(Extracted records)
Content starts
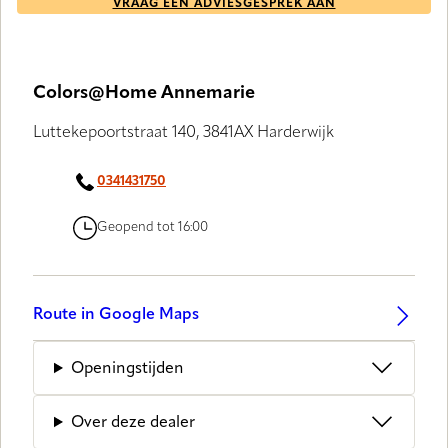
VRAAG EEN ADVIESGESPREK AAN
Colors@Home Annemarie
Luttekepoortstraat 140, 3841AX Harderwijk
0341431750
Geopend tot 16:00
Route in Google Maps
Openingstijden
Over deze dealer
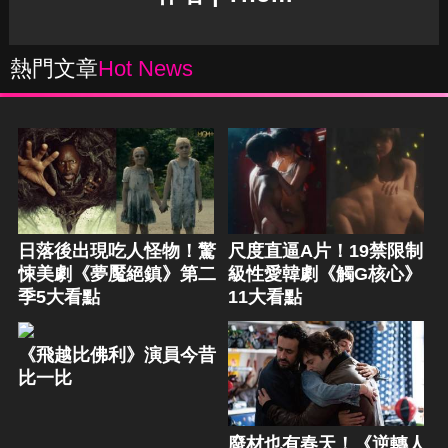
熱門文章
Hot News
日落後出現吃人怪物！驚
尺度直逼A片！19禁限制
悚美劇《夢魘絕鎮》第二
級性愛韓劇《觸G核心》
季5大看點
11大看點
《飛越比佛利》演員今昔
比一比
廢材也有春天！《逆轉人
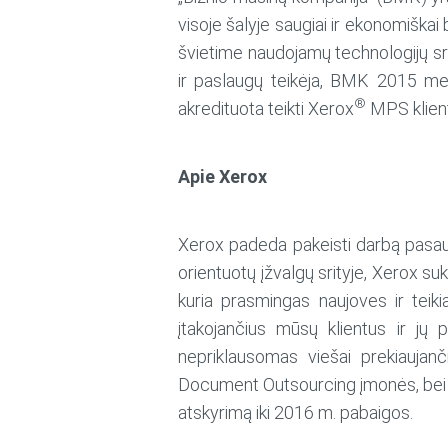
visoje šalyje saugiai ir ekonomiškai
švietime naudojamų technologijų sr
ir paslaugų teikėja, BMK 2015 met
®
akredituota teikti Xerox
MPS klien
Apie Xerox
Xerox padeda pakeisti darbą pasaulį
orientuotų įžvalgų srityje, Xerox s
kuria prasmingas naujoves ir teik
įtakojančius mūsų klientus ir jų 
nepriklausomas viešai prekiauja
Document Outsourcing įmonės, bei 
atskyrimą iki 2016 m. pabaigos.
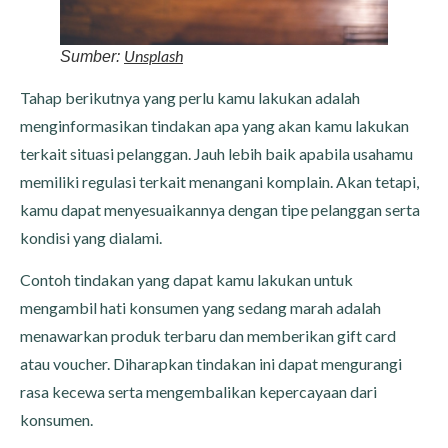
Unsplash
Sumber:
Tahap berikutnya yang perlu kamu lakukan adalah
menginformasikan tindakan apa yang akan kamu lakukan
terkait situasi pelanggan. Jauh lebih baik apabila usahamu
memiliki regulasi terkait menangani komplain. Akan tetapi,
kamu dapat menyesuaikannya dengan tipe pelanggan serta
kondisi yang dialami.
Contoh tindakan yang dapat kamu lakukan untuk
mengambil hati konsumen yang sedang marah adalah
menawarkan produk terbaru dan memberikan gift card
atau voucher. Diharapkan tindakan ini dapat mengurangi
rasa kecewa serta mengembalikan kepercayaan dari
konsumen.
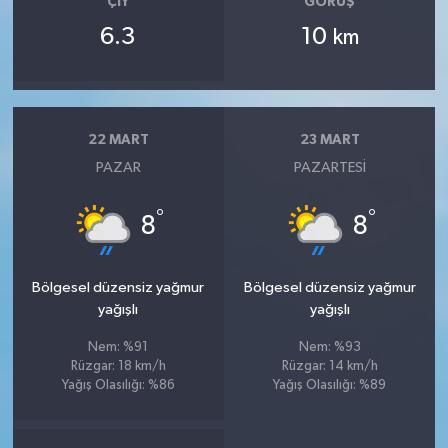
ÇIY
GÖRÜŞ
6.3
10
km
22 MART
23 MART
PAZAR
PAZARTESI
°
°
8
8
Bölgesel düzensiz yağmur
Bölgesel düzensiz yağmur
yağışlı
yağışlı
Nem: %91
Nem: %93
Rüzgar: 18 km/h
Rüzgar: 14 km/h
Yağış Olasılığı: %86
Yağış Olasılığı: %89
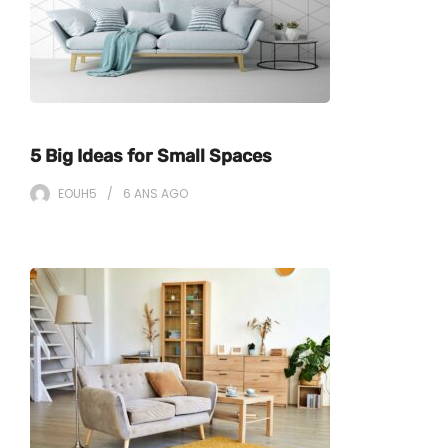
5 Big Ideas for Small Spaces
EOUH5
6 ANS
AGO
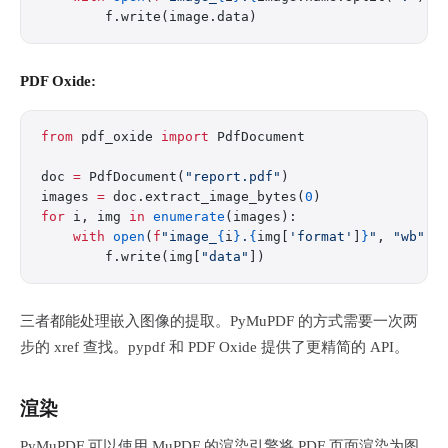
        f.write(image.data)
PDF Oxide:
from
 pdf_oxide 
import
 PdfDocument
doc 
=
 PdfDocument(
"report.pdf"
)
images 
=
 doc.extract_image_bytes(
0
)
for
 i, img 
in
 enumerate
(images):
    with
 open
(
f
"image_
{
i
}
.
{
img[
'format'
]
}
"
, 
"wb"
) 
        f.write(img[
"data"
])
三者都能处理嵌入图像的提取。PyMuPDF 的方式需要一次两
步的 xref 查找。pypdf 和 PDF Oxide 提供了更精简的 API。
渲染
PyMuPDF 可以使用 MuPDF 的渲染引擎将 PDF 页面渲染为图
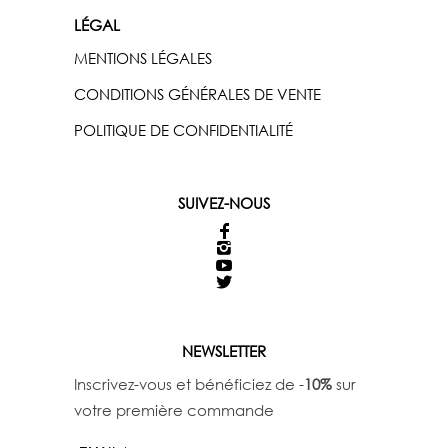
LÉGAL
MENTIONS LÉGALES
CONDITIONS GÉNÉRALES DE VENTE
POLITIQUE DE CONFIDENTIALITÉ
SUIVEZ-NOUS
NEWSLETTER
Inscrivez-vous et bénéficiez de -
10%
sur
votre première commande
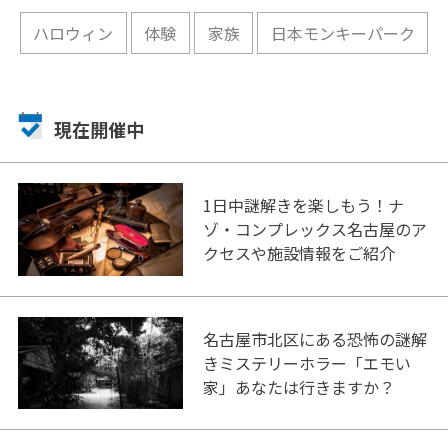
ハロウィン
体験
家族
日本モンキーパーク
現在開催中
1日中謎解きを楽しもう！ナ
ゾ・コンプレックス名古屋のア
クセスや施設情報をご紹介
名古屋市北区にある恐怖の謎解
きミステリーホラー「エモい
家」あなたは行きますか？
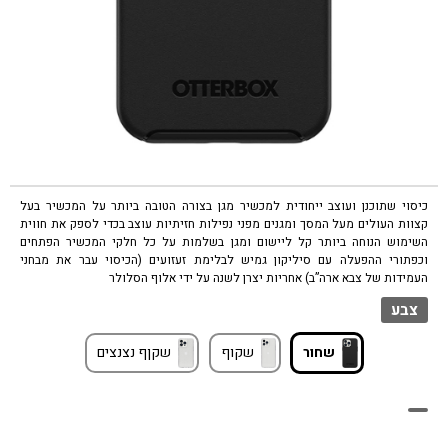
כיסוי שתוכנן ועוצב ייחודית למכשיר מגן בצורה הטובה ביותר על המכשיר בעל
קצוות העולים מעל המסך ומגנים מפני נפילות חזיתיות עוצב בכדי לספק את חווית
השימוש הנוחה ביותר קל ליישום ומגן בשלמות על כל חלקי המכשיר הפתחים
וכפתורי ההפעלה עם סיליקון גמיש לבלימת זעזועים (הכיסוי עבר את מבחני
העמידות של צבא ארה”ב) אחריות יצרן לשנה על ידי אלוף הסלולר
צבע
שחור
שקוף
שקןף נצנצים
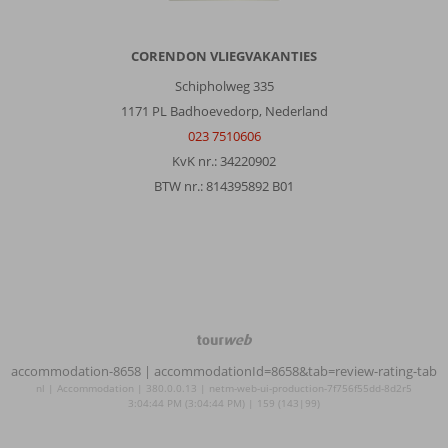
CORENDON VLIEGVAKANTIES
Schipholweg 335
1171 PL Badhoevedorp, Nederland
023 7510606
KvK nr.: 34220902
BTW nr.: 814395892 B01
TourWeb
©
accommodation-8658
| accommodationId=8658&tab=review-rating-tab
NetMatch
nl | Accommodation | 380.0.0.13 | netm-web-ui-production-7f756f55dd-8d2r5
3:04:44 PM (3:04:44 PM) | 159 (143|99)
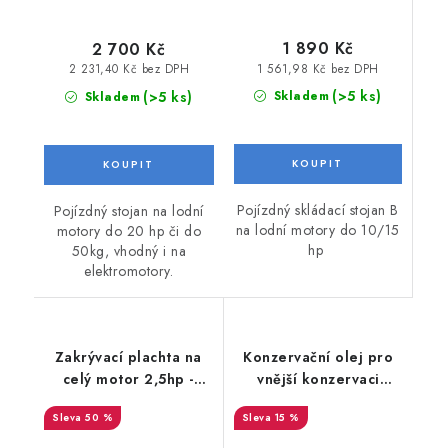
1 890 Kč
2 700 Kč
1 561,98 Kč bez DPH
2 231,40 Kč bez DPH
(>5 ks)
(>5 ks)
Skladem
Skladem
Pojízdný skládací stojan B
Pojízdný stojan na lodní
na lodní motory do 10/15
motory do 20 hp či do
hp
50kg, vhodný i na
elektromotory.
Zakrývací plachta na
Konzervační olej pro
celý motor 2,5hp -
vnější konzervaci
10hp
motoru a karburátoru
50 %
15 %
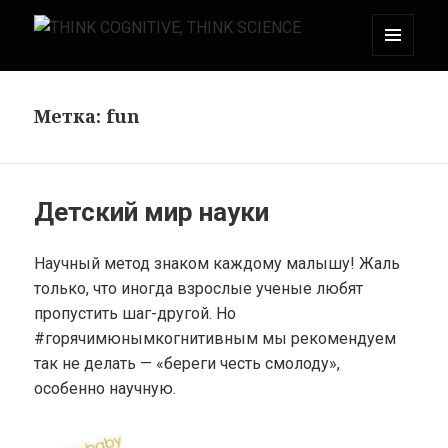
МЕНЮ
THINK COGNITIVE, THINK SCIENCE
И
ВИДЖЕТЫ
Метка:
fun
Детский мир науки
Научный метод знаком каждому малышу! Жаль
только, что иногда взрослые ученые любят
пропустить шаг-другой. Но
#горячимюнымкогнитивным мы рекомендуем
так не делать — «береги честь смолоду»,
особенно научную.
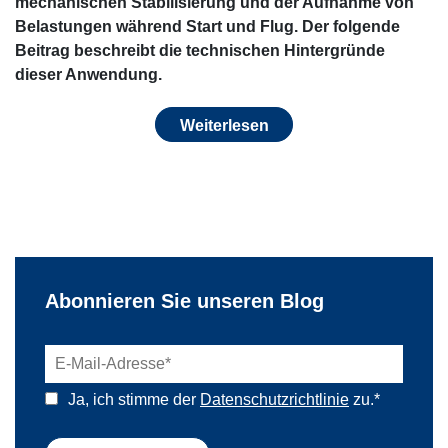
mechanischen Stabilisierung und der Aufnahme von
Belastungen während Start und Flug. Der folgende
Beitrag beschreibt die technischen Hintergründe
dieser Anwendung.
Weiterlesen
Abonnieren Sie unseren Blog
Ja, ich stimme der
Datenschutzrichtlinie
zu.
*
Content ends
* **YOUR TASK**
All entries above are to be reproduced exactly, with no pictures.

* **REPLY**
VRAAG EEN ADVIESGESPREK AAN
Colors@Home Annemarie
Luttekepoortstraat 140, 3841AX Harderwijk
0341431750
Geopend tot 16:00
Route in Google Maps
Openingstijden
Over deze dealer
熱門文章
Hot News
日落後出現吃人怪物！驚
尺度直逼A片！19禁限制
悚美劇《夢魘絕鎮》第二
級性愛韓劇《觸G核心》
季5大看點
11大看點
《飛越比佛利》演員今昔
比一比
廢材也有春天！《逆轉人
visoje šalyje saugiai ir ekonomiškai
švietime naudojamų technologijų sr
ir paslaugų teikėja, BMK 2015 met
®
akredituota teikti Xerox
MPS klien
Apie Xerox
Xerox padeda pakeisti darbą pasaulį
orientuotų įžvalgų srityje, Xerox s
kuria prasmingas naujoves ir teik
įtakojančius mūsų klientus ir jų 
nepriklausomas viešai prekiauja
Document Outsourcing įmonės, bei 
atskyrimą iki 2016 m. pabaigos.
Unsplash
Sumber:
Tahap berikutnya yang perlu kamu lakukan adalah
menginformasikan tindakan apa yang akan kamu lakukan
terkait situasi pelanggan. Jauh lebih baik apabila usahamu
memiliki regulasi terkait menangani komplain. Akan tetapi,
kamu dapat menyesuaikannya dengan tipe pelanggan serta
kondisi yang dialami.
Contoh tindakan yang dapat kamu lakukan untuk
mengambil hati konsumen yang sedang marah adalah
menawarkan produk terbaru dan memberikan gift card
atau voucher. Diharapkan tindakan ini dapat mengurangi
rasa kecewa serta mengembalikan kepercayaan dari
konsumen.
ÇIY
GÖRÜŞ
6.3
10
km
22 MART
23 MART
PAZAR
PAZARTESI
°
°
8
8
Bölgesel düzensiz yağmur
Bölgesel düzensiz yağmur
yağışlı
yağışlı
Nem: %91
Nem: %93
Rüzgar: 18 km/h
Rüzgar: 14 km/h
Yağış Olasılığı: %86
Yağış Olasılığı: %89
5 Big Ideas for Small Spaces
EOUH5
6 ANS
AGO
        f.write(image.data)
PDF Oxide:
from
 pdf_oxide 
import
 PdfDocument
doc 
=
 PdfDocument(
"report.pdf"
)
images 
=
 doc.extract_image_bytes(
0
)
for
 i, img 
in
 enumerate
(images):
    with
 open
(
f
"image_
{
i
}
.
{
img[
'format'
]
}
"
, 
"wb"
) 
        f.write(img[
"data"
])
三者都能处理嵌入图像的提取。PyMuPDF 的方式需要一次两
步的 xref 查找。pypdf 和 PDF Oxide 提供了更精简的 API。
渲染
PyMuPDF 可以使用 MuPDF 的渲染引擎将 PDF 页面渲染为图
LÉGAL
MENTIONS LÉGALES
CONDITIONS GÉNÉRALES DE VENTE
POLITIQUE DE CONFIDENTIALITÉ
SUIVEZ-NOUS
NEWSLETTER
Inscrivez-vous et bénéficiez de -
10%
sur
votre première commande
ハロウィン
体験
家族
日本モンキーパーク
現在開催中
1日中謎解きを楽しもう！ナ
ゾ・コンプレックス名古屋のア
クセスや施設情報をご紹介
名古屋市北区にある恐怖の謎解
きミステリーホラー「エモい
家」あなたは行きますか？
כיסוי שתוכנן ועוצב ייחודית למכשיר מגן בצורה הטובה ביותר על המכשיר בעל
קצוות העולים מעל המסך ומגנים מפני נפילות חזיתיות עוצב בכדי לספק את חווית
השימוש הנוחה ביותר קל ליישום ומגן בשלמות על כל חלקי המכשיר הפתחים
וכפתורי ההפעלה עם סיליקון גמיש לבלימת זעזועים (הכיסוי עבר את מבחני
העמידות של צבא ארה”ב) אחריות יצרן לשנה על ידי אלוף הסלולר
צבע
שחור
שקוף
שקןף נצנצים
CORENDON VLIEGVAKANTIES
Schipholweg 335
1171 PL Badhoevedorp, Nederland
023 7510606
KvK nr.: 34220902
BTW nr.: 814395892 B01
TourWeb
©
accommodation-8658
| accommodationId=8658&tab=review-rating-tab
NetMatch
nl | Accommodation | 380.0.0.13 | netm-web-ui-production-7f756f55dd-8d2r5
3:04:44 PM (3:04:44 PM) | 159 (143|99)
1 890 Kč
2 700 Kč
1 561,98 Kč bez DPH
2 231,40 Kč bez DPH
(>5 ks)
(>5 ks)
Skladem
Skladem
Pojízdný skládací stojan B
Pojízdný stojan na lodní
na lodní motory do 10/15
motory do 20 hp či do
hp
50kg, vhodný i na
elektromotory.
Zakrývací plachta na
Konzervační olej pro
celý motor 2,5hp -
vnější konzervaci
10hp
motoru a karburátoru
50 %
15 %
МЕНЮ
THINK COGNITIVE, THINK SCIENCE
И
ВИДЖЕТЫ
Метка:
fun
Детский мир науки
Научный метод знаком каждому малышу! Жаль
только, что иногда взрослые ученые любят
пропустить шаг-другой. Но
#горячимюнымкогнитивным мы рекомендуем
так не делать — «береги честь смолоду»,
особенно научную.
mechanischen Stabilisierung und der Aufnahme von
Belastungen während Start und Flug. Der folgende
Beitrag beschreibt die technischen Hintergründe
dieser Anwendung.
Weiterlesen
Abonnieren Sie unseren Blog
Ja, ich stimme der
Datenschutzrichtlinie
zu.
*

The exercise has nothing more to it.